Waiting for D-Day
The person who replaced me as Jean-Claude’s confidante fulfilled his task with the utmost professionalism. For long hours, he listened to the old man, recording his story, discussing the composition of future chapters with him, and undertaking the necessary corrections. It was patient, painstaking, and prodigiously difficult work, for inside a short book they had to scroll through a whole century that had grafted one soldier’s destiny onto the greater outline of history. This was an effort made even more commendable because the name of this writer was not going to appear in the published book. Far from playing a “ghost” writer, the man had made himself a phantom listener whose mere presence could enliven the tale, keeping it from echoing into the void.
The editor rarely intervened, paying most of his attention to deadlines, manufacturing details, and organizing the launch.
After six months of work, the manuscript was ready. I read it with emotion: how would this voice I had listened to so often be transferred into a written form? And had the writing itself, having banished the rough edges of conversation, produced a text that was too smoothed out and sanitized?
I knew that either way I would be a bad reader, too interested in finding what these pages could not show: Jean-Claude’s smile, his gestures, the distant moments gazing at the photos he would show me, the turning of the seasons behind the windows in his apartment.
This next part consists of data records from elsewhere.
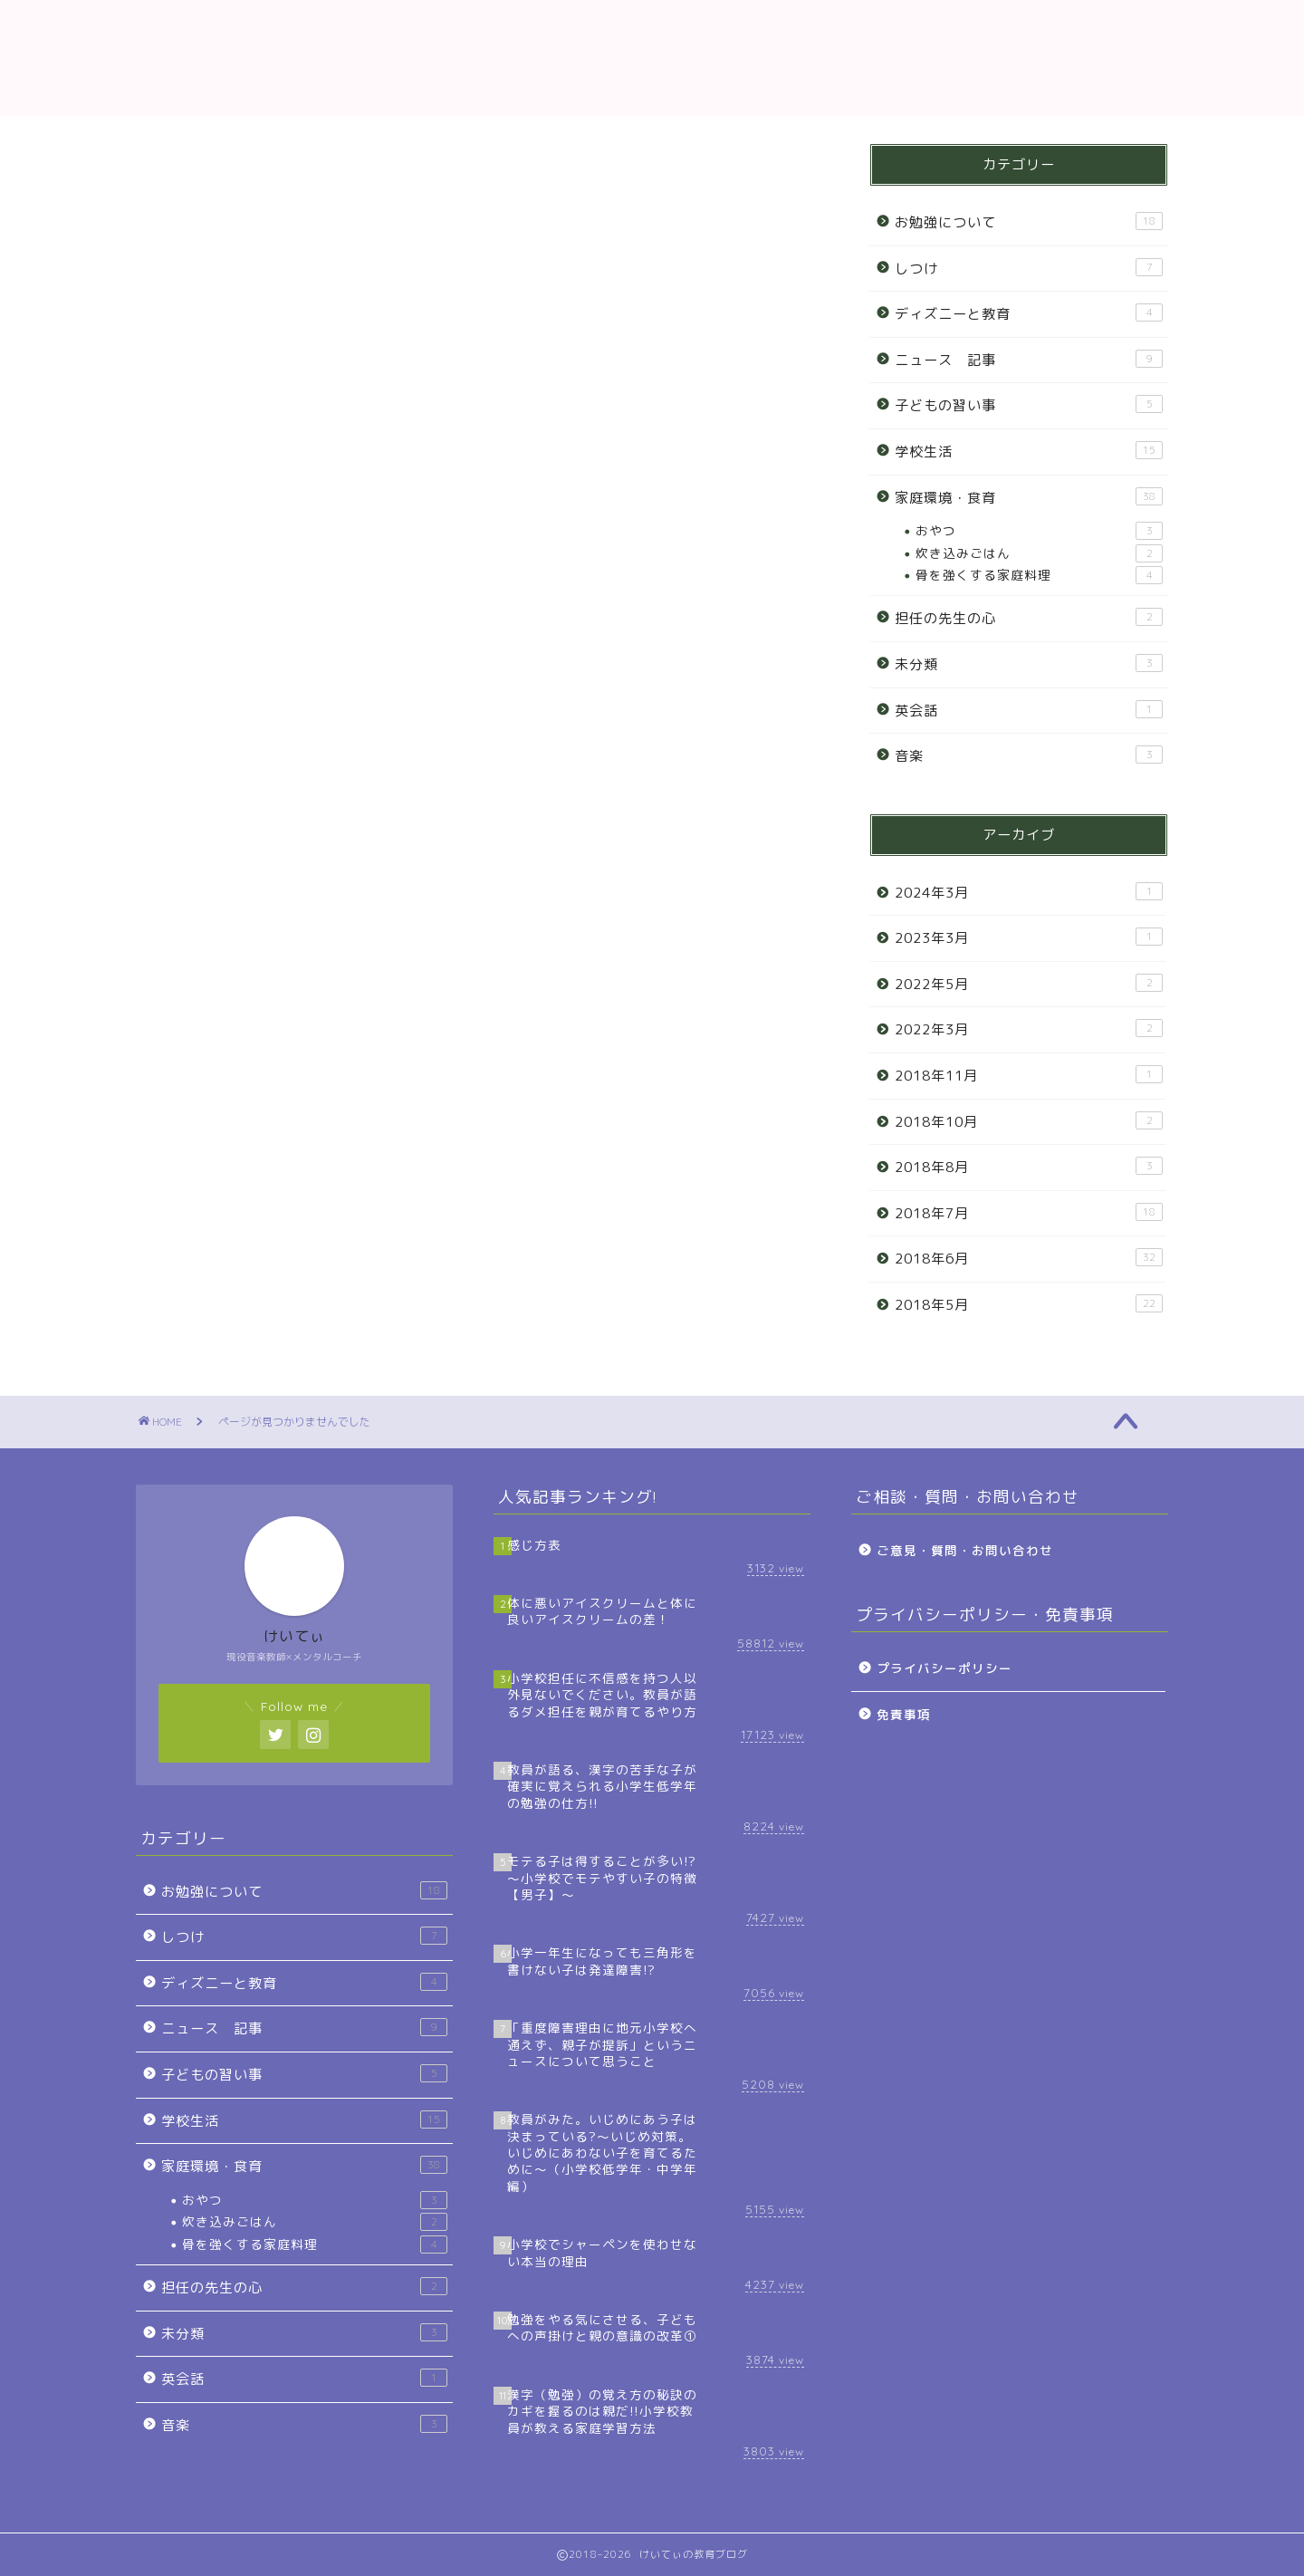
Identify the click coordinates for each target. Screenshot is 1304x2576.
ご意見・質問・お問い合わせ (965, 1550)
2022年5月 (1029, 984)
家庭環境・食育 (234, 1144)
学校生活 (209, 1111)
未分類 (201, 1211)
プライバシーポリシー (944, 1668)
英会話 (201, 1244)
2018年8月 (1029, 1167)
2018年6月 (1029, 1258)
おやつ (1039, 531)
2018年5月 (1029, 1304)
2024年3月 (1029, 892)
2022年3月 (1029, 1029)
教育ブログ (652, 57)
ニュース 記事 (234, 1044)
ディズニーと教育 (242, 1011)
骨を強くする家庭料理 (1039, 575)
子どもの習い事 (234, 1078)
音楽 (193, 1277)
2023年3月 (1029, 937)
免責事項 (904, 1714)
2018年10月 (1029, 1121)
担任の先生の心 (234, 1178)
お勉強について (234, 945)
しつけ (201, 977)
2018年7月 (1029, 1213)
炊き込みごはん (1039, 553)
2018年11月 (1029, 1075)
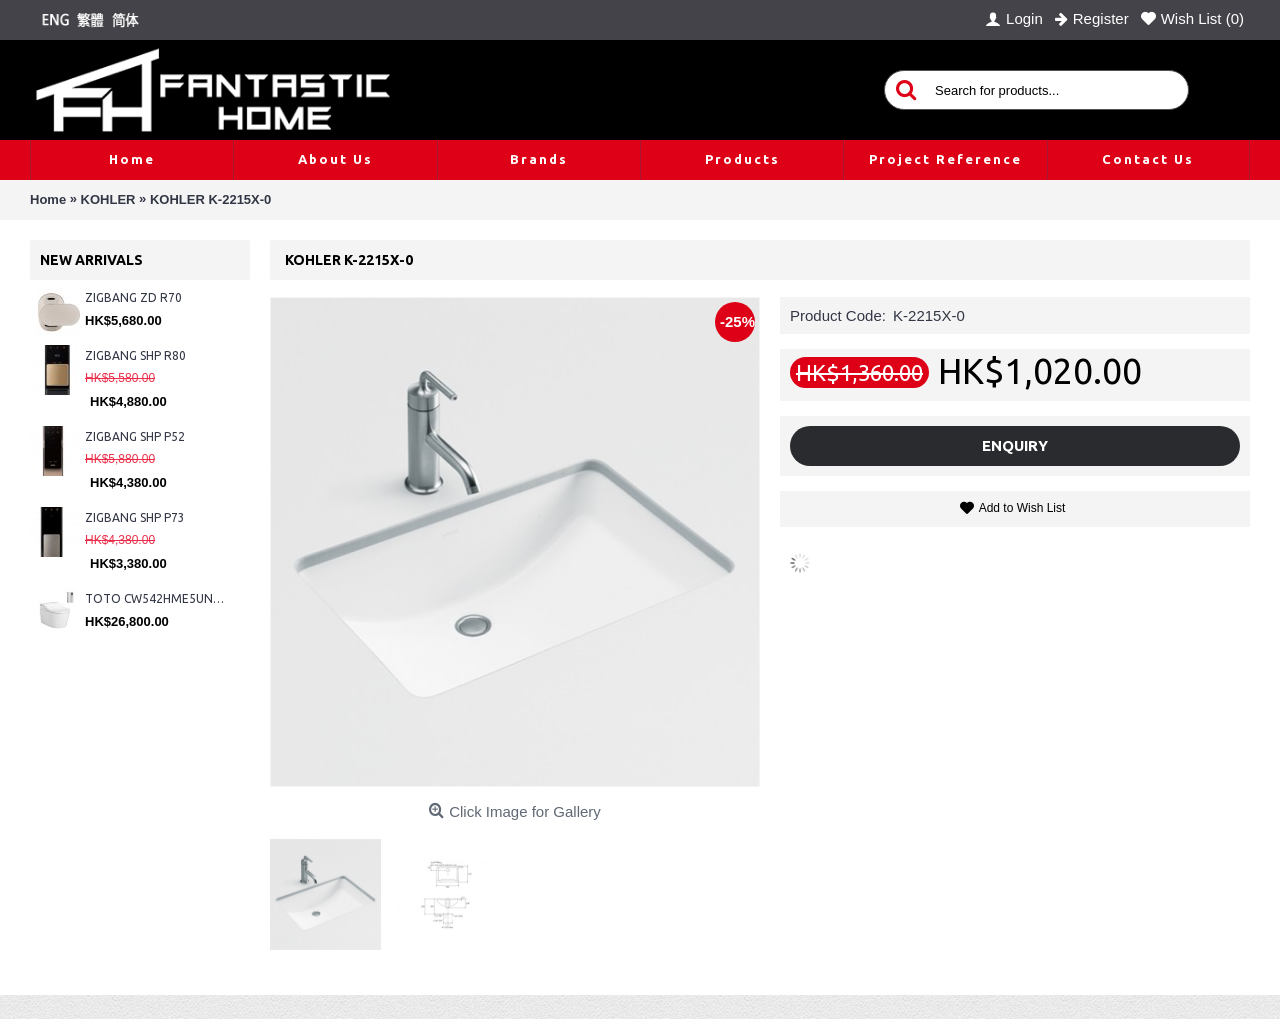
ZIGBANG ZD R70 (133, 297)
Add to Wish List (1022, 508)
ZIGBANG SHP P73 (135, 517)
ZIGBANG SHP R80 (135, 355)
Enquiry (1015, 445)
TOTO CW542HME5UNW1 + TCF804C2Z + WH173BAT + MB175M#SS (157, 598)
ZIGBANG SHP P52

Naturally, I stumbled upon sentences that should have probably been cut out. That quick burst of wit with which Malraux (perhaps as a victim of a hallucinogenic plant plucked from inside a Khmer temple) introduced Jean-Claude’s mother, Suzanne Crémieux, as a nymphomaniac whose sensuality had toppled every politician in the Third Republic. I would also have removed the sequence dedicated to the legendary Jean-Jacques, Jean-Claude’s enemy cousin, a dashing former presidential candidate who, in the manuscript, had received too many arrows shot in his direction. It would have been simpler to say “Rest in peace.” There was also at times a little bit of detachment lacking in the pages that talked about the Servan-Schreiber dynasty. But in a way, I told myself, this smoldering of passions perhaps prevented the clan’s legend from becoming frozen in the hagiographic chill of a modern myth.
The rest—what was essential—was transcribed just as Jean-Claude usually told it: a human reed struggling in the gusting wind of wars. The Battle of France, fighting as a member of the Resistance, the prisons in Franco’s Spain, landing in Provence, Liberation … the storyteller’s style had been respected, as had the outline of great events in which, as if on top of snow or sand, Lieutenant Schreiber’s stubborn path could be recognized.
“I’m thinking about publishing this book in the beginning of May. Around that time, we might have a chance as far as the media goes. Between May 8 and June 18, a book talking about the last war and that references de Gaulle shouldn’t go unnoticed.” Charles Dupêchez summarized this plan of action in a tone that betrayed a cheerful regret: we would have to make do with days of remembrance, the French people’s commemorative fad.
The eve of our battle was beginning. Everything would be decided, therefore, between the day of the victory over the Nazis and the muffled echo of de Gaulle’s decree.